Each record is to be printed again exactly, though not its pictures.

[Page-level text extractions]
---
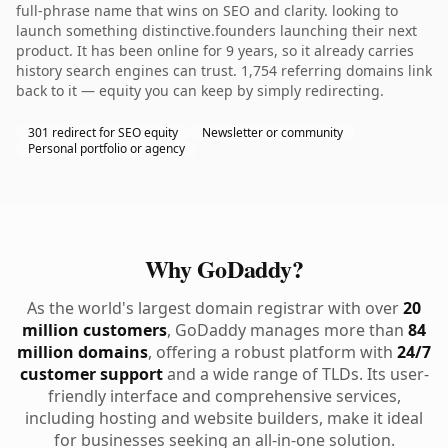
full-phrase name that wins on SEO and clarity. looking to
launch something distinctive.founders launching their next
product. It has been online for 9 years, so it already carries
history search engines can trust. 1,754 referring domains link
back to it — equity you can keep by simply redirecting.
301 redirect for SEO equity
Newsletter or community
Personal portfolio or agency
Why GoDaddy?
As the world's largest domain registrar with over
20
million customers
, GoDaddy manages more than
84
million domains
, offering a robust platform with
24/7
customer support
and a wide range of TLDs. Its user-
friendly interface and comprehensive services,
including hosting and website builders, make it ideal
for businesses seeking an all-in-one solution.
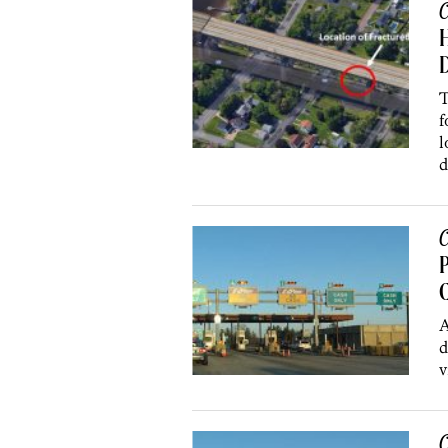
C
H
D
T
f
l
d
C
C
A
d
v
C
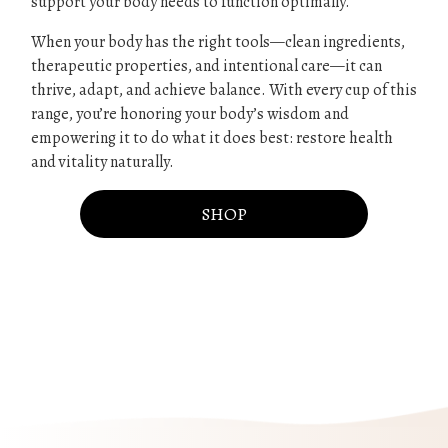
support your body needs to function optimally.
When your body has the right tools—clean ingredients,
therapeutic properties, and intentional care—it can
thrive, adapt, and achieve balance. With every cup of this
range, you’re honoring your body’s wisdom and
empowering it to do what it does best: restore health
and vitality naturally.
SHOP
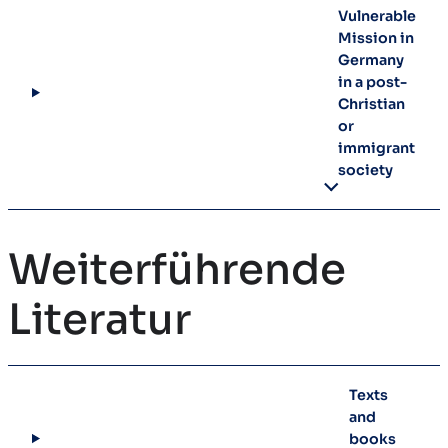
Vulnerable
Mission in
Germany
in a post-
Christian
or
immigrant
society
Weiterführende
Literatur
Texts
and
books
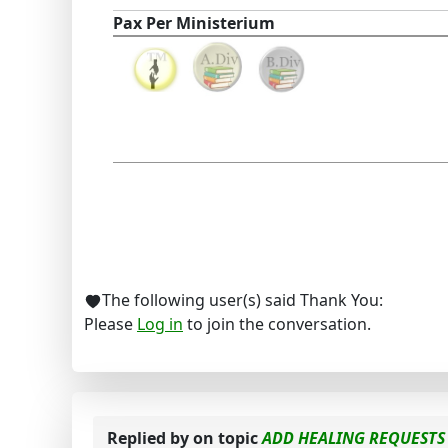
Pax Per Ministerium
The following user(s) said Thank You:
Please
Log in
to join the conversation.
Replied by
on topic
ADD HEALING REQUESTS 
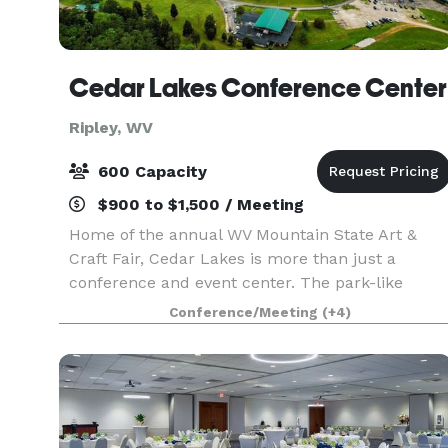
Cedar Lakes Conference Center
Ripley, WV
600 Capacity
$900 to $1,500 / Meeting
Home of the annual WV Mountain State Art &
Craft Fair, Cedar Lakes is more than just a
conference and event center. The park-like
setting is host to many events, including our Folk
Conference/Meeting
(+4)
Art at The Lakes artisan workshops, weddings,
reunions, lar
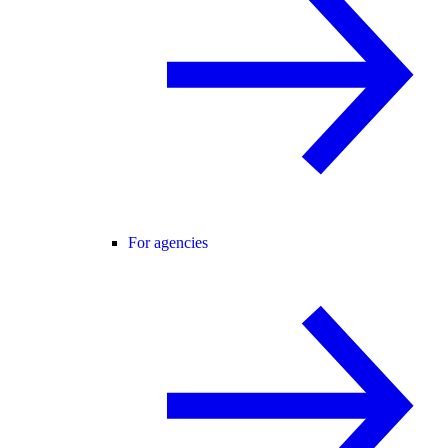
For agencies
---
Task response:
full-phrase name that wins on SEO and clarity. looking to
launch something distinctive.founders launching their next
product. It has been online for 9 years, so it already carries
history search engines can trust. 1,754 referring domains link
back to it — equity you can keep by simply redirecting.
301 redirect for SEO equity
Newsletter or community
Personal portfolio or agency
Why GoDaddy?
As the world's largest domain registrar with over
20
million customers
, GoDaddy manages more than
84
million domains
, offering a robust platform with
24/7
customer support
and a wide range of TLDs. Its user-
friendly interface and comprehensive services,
including hosting and website builders, make it ideal
for businesses seeking an all-in-one solution.
C
H
D
T
f
l
d
C
C
A
d
v
C
support your body needs to function optimally.
When your body has the right tools—clean ingredients,
therapeutic properties, and intentional care—it can
thrive, adapt, and achieve balance. With every cup of this
range, you’re honoring your body’s wisdom and
empowering it to do what it does best: restore health
and vitality naturally.
SHOP
Vulnerable
Mission in
Germany
in a post-
Christian
or
immigrant
society
Weiterführende
Literatur
Texts
and
books
Pax Per Ministerium
The following user(s) said Thank You:
Please
Log in
to join the conversation.
Replied by
on topic
ADD HEALING REQUESTS 
Cedar Lakes Conference Center
Ripley, WV
600 Capacity
$900 to $1,500 / Meeting
Home of the annual WV Mountain State Art &
Craft Fair, Cedar Lakes is more than just a
conference and event center. The park-like
setting is host to many events, including our Folk
Conference/Meeting
(+4)
Art at The Lakes artisan workshops, weddings,
reunions, lar
For agencies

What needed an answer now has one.